Während von aussen noch nicht viel zu sehen ist, wurde das Gebäude im Innern schon ziemlich leergeräumt. Fast alle Trennwände und Einbauten sind schon weg. Für das Wegbringen des Materials konnte sich der bestehende Warenlift ein letztes Mal nützlich machen. Der Warenlift und die grosse Lieferrampe vor dem Haus erleichtern die Logistik natürlich ungemein.

Im Erdgeschoss werden die Wände in Richtung des zukünftigen Innenhofs entfernt.

Im Moment beginnt der Rückbau der Fassade im Erdgeschoss, in den nächsten Tagen folgt der hofseitige Anbau mit dem ehemaligen Stadtbachkanal. Bis jetzt wurden nur Bauteile entfernt, die statisch keine Rolle spielen. Bevor das Silo und die Treppenhauskerne entfernt werden können, muss das Gebäude ausgesteift werden. In den Untergeschossen werden ab nächster Woche erste definitive Wände betoniert und die Obergeschosse werden mit Baumstämmen abgestützt. Mitte November wird einer der grössten Bagger der Schweiz angeliefert, um das Silo abzubrechen. Wir werden hier sicher davon berichten.

Vorbereitungen und Schadstoffsanierung

Vor dem Silo erhöht die Abbruchfirma das Terrain, damit ihre Maschinen das obere Ende des Silos erreichen können.

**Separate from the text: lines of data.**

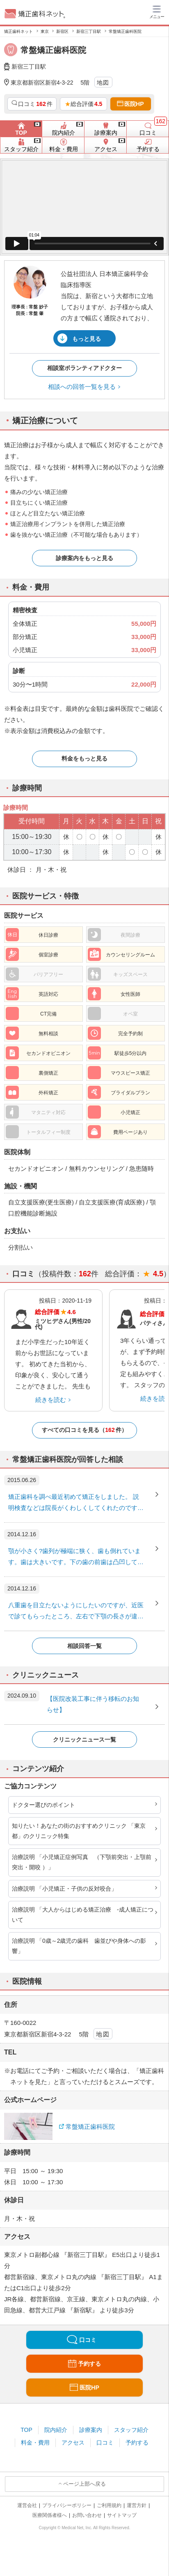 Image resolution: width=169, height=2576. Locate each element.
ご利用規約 (109, 2505)
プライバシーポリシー (66, 2505)
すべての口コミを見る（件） (84, 1430)
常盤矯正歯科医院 (90, 2126)
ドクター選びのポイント (43, 1805)
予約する (137, 2442)
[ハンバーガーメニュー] (156, 11)
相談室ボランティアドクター (84, 368)
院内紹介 (55, 2430)
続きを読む (50, 1399)
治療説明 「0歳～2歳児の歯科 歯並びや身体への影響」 (79, 1945)
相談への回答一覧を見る (82, 386)
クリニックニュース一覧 (84, 1739)
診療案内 (90, 2430)
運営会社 (27, 2505)
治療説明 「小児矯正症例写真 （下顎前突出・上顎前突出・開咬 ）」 (81, 1862)
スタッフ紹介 (131, 2430)
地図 (103, 82)
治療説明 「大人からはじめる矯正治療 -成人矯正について (82, 1914)
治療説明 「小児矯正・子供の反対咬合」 (64, 1888)
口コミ (105, 2442)
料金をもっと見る (84, 758)
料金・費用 (35, 2442)
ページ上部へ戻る (84, 2484)
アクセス (73, 2442)
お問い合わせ (87, 2515)
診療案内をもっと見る (84, 558)
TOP (26, 2430)
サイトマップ (122, 2515)
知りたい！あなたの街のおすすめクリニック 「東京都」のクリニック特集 (79, 1830)
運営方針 (136, 2505)
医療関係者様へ (49, 2515)
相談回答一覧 (84, 1646) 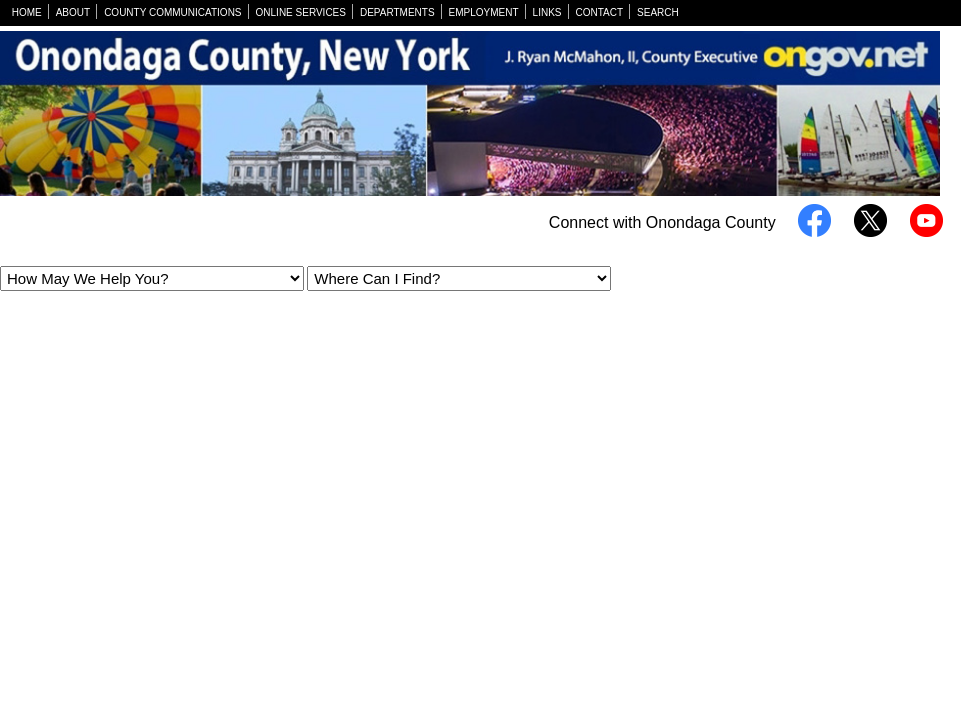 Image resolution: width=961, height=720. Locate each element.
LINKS (547, 12)
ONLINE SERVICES (301, 12)
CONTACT (600, 12)
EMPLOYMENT (484, 12)
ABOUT (73, 12)
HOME (27, 12)
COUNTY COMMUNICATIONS (172, 12)
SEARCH (658, 12)
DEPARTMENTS (397, 12) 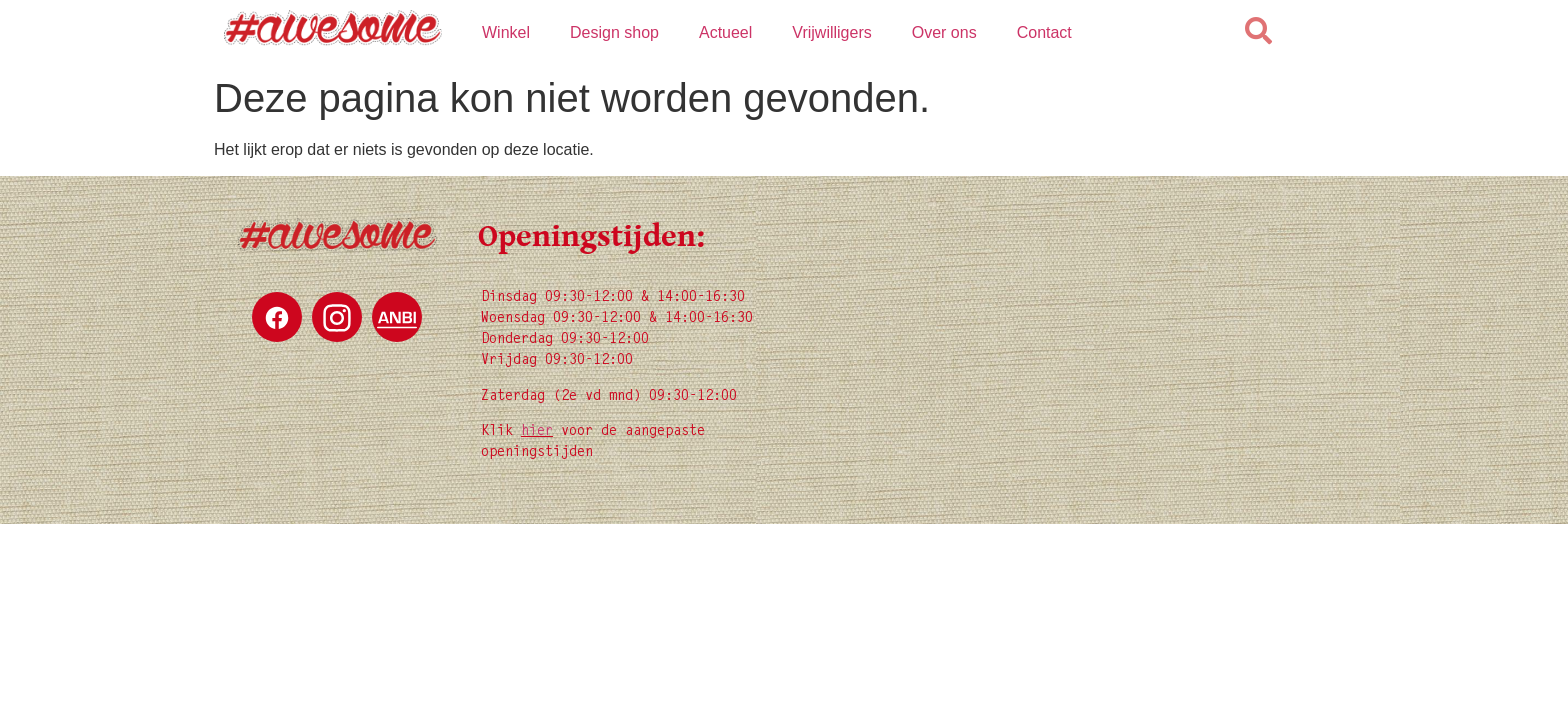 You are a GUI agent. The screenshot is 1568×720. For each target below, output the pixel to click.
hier (537, 432)
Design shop (614, 32)
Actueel (725, 32)
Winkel (506, 32)
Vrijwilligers (831, 32)
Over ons (944, 32)
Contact (1044, 32)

Aktuelles von der Baustelle

Vor gut drei Wochen haben die Arbeiten an der Güterstrasse 8 begonnen, noch sieht man keine grossen Veränderungen. Bevor es dann richtig losgeht mit dem Abbruch müssen verschiedene Vorbereitungsarbeiten gemacht werden:

Wasser und Strom für die Baustelle

Die Stromversorgung der Baustelle ist keine Kleinigkeit…

Als Vorbereitung der Abbrucharbeiten mussten Wasser und Strom im Gebäude ausgeschaltet und sämtliche Wasser- und Heizungsleitungen entleert werden. Für die Strom- und Wasserversorgung der Baustelle wurden Provisorien errichtet. Eine provisorische Stromversorgung in einem so grossen Gebäude ist natürlich ziemlich aufwändig. Im Treppenhaus und den Kellergeschossen musste zusätzlich auch noch eine provisorische Beleuchtung installiert werden und der grosse Warenlift wurde ebenfalls wieder in Betrieb genommen.

Schadstoffsanierung

Eine Schleuse mit vier Kammern und Dusche trennt den Bereich im EG in welchem asbesthaltige Böden entfernt werden müssen von der Aussenwelt.
Orange Tags: Bauarbeiter warnen vor Asbest
Alle anderen Farben: Sprayer markieren ihr Revier

In den Sechzigerjahren, als die Güterstrasse 8 gebaut wurde, wurde die Wunderfaser Asbest in allen möglichen Baustoffen verwendet. Mittlerweile ist bekannt das Asbestfasern für schwere Krankheiten verantwortlich sind. Solange die asbesthaltigen Bauteile nicht verändert wurden ging keine Gefahr von ihnen aus, für den Abbruch müssen sie nun aber unter grossen Sicherheitsmassnahmen entfernt werden. Asbest findet sich in unserem Haus in kleinen Bereichen in Bodenbelägen, Isolationen, Sicherungskästen, Abdichtungsfugen und im Fliessenkleber. Neben Asbest gibt es auch einige Bauteile welche mit Schwermetall und anderen Schadstoffen belastet sind. Wenn die Sanierung abgeschlossen ist haben wir ein „sauberes“ Gebäude für einen sicheren Umbau und eine Grundlage für ein gesundes Wohnklima in Zukunft.